E-Commerce

Jérôme Cauchard (Making Science) : Les e-commerçants devront miser sur les innovations, mais également sur les avancées des plateformes

Nous avons rencontré Jérôme Cauchard Directeur général de Making Science, un cabinet de conseil en technologie et en marketing digital spécialisé dans le e-commerce et la transformation digitale, qui lance sa plateforme d’intelligence artificielle.


Quelques mots sur Making Science ?

Making Science est une entreprise d'accélération digitale, de plus de 1 000 consultants, spécialisée dans le marketing digital et l’acquisition payante et se développe à travers 13 pays dont la France. Les marchés sur lesquels Making Science exerce ses activités sont la publicité digitale, l'analyse des données, le e-commerce, et l'analyse du cloud, qui connaissent tous des taux de croissance élevés.

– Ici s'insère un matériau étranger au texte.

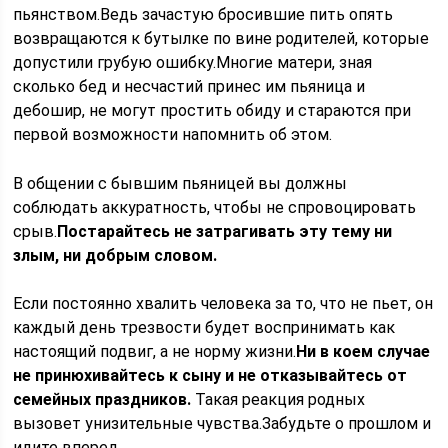
пьянством.Ведь зачастую бросившие пить опять
возвращаются к бутылке по вине родителей, которые
допустили грубую ошибку.Многие матери, зная
сколько бед и несчастий принес им пьяница и
дебошир, не могут простить обиду и стараются при
первой возможности напомнить об этом.
В общении с бывшим пьяницей вы должны
соблюдать аккуратность, чтобы не спровоцировать
срыв.
Постарайтесь не затрагивать эту тему ни
злым, ни добрым словом.
Если постоянно хвалить человека за то, что не пьет, он
каждый день трезвости будет воспринимать как
настоящий подвиг, а не норму жизни.
Ни в коем случае
не принюхивайтесь к сыну и не отказывайтесь от
семейных праздников.
Такая реакция родных
вызовет унизительные чувства.Забудьте о прошлом и
идите вперед.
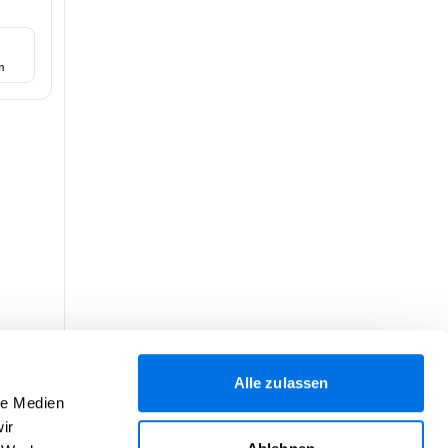
n
Alle zulassen
le Medien
ir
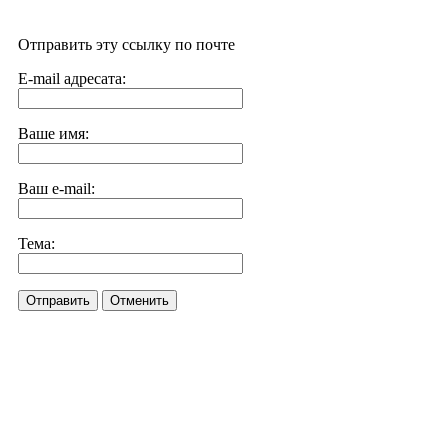
Отправить эту ссылку по почте
E-mail адресата:
Ваше имя:
Ваш e-mail:
Тема:
Отправить
Отменить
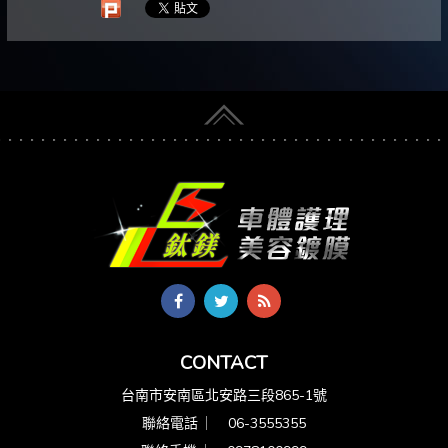
CONTACT
台南市安南區北安路三段865-1號
聯絡電話 ︳
06-3555355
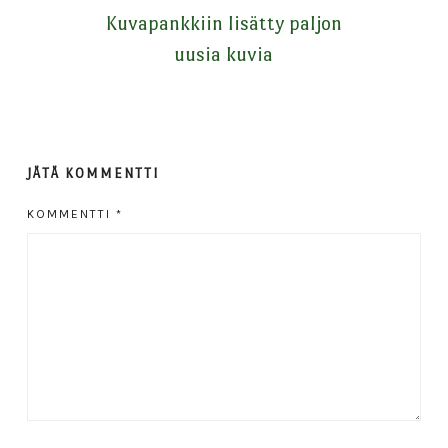
Kuvapankkiin lisätty paljon
uusia kuvia
JÄTÄ KOMMENTTI
KOMMENTTI
*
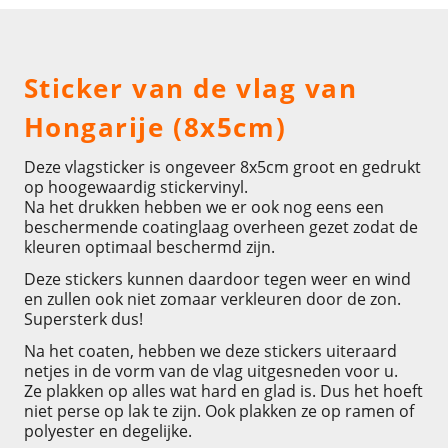
Omschrijving
Sticker van de vlag van
Hongarije (8x5cm)
Deze vlagsticker is ongeveer 8x5cm groot en gedrukt
op hoogewaardig stickervinyl.
Na het drukken hebben we er ook nog eens een
beschermende coatinglaag overheen gezet zodat de
kleuren optimaal beschermd zijn.
Deze stickers kunnen daardoor tegen weer en wind
en zullen ook niet zomaar verkleuren door de zon.
Supersterk dus!
Na het coaten, hebben we deze stickers uiteraard
netjes in de vorm van de vlag uitgesneden voor u.
Ze plakken op alles wat hard en glad is. Dus het hoeft
niet perse op lak te zijn. Ook plakken ze op ramen of
polyester en degelijke.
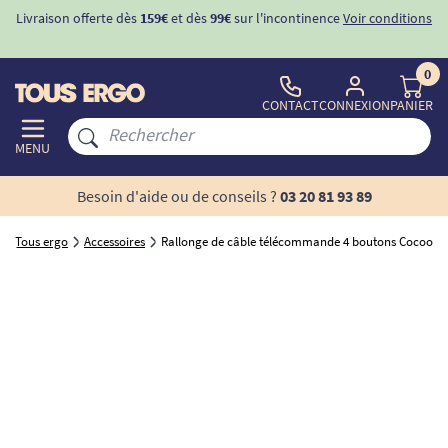
Livraison offerte dès
159€
et dès
99€
sur l'incontinence
Voir conditions
0
CONTACT
CONNEXION
PANIER
MENU
Besoin d'aide ou de conseils ?
03 20 81 93 89
Tous ergo
Accessoires
Rallonge de câble télécommande 4 boutons Cocoon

Nous nous démarquons de nos concurrents grâce à notre propre filiale programmatique, Loyal, ainsi que nos propres technologies basées sur l’IA telles que Gauss Smart Advertising, une plateforme d’intelligence artificielle (IA) pour valoriser les leads et optimiser les investissements publicitaires. Ceux-ci permettent d'accélérer la performance de nos clients (Showroom Privé, Intersport, GMF, Iberdrola, Léocare, Sorare, Billet Réduc, Moet, Total, Plum, Clos19, Maison Sarah Lavoine, Santé Vet, Figaret, etc.)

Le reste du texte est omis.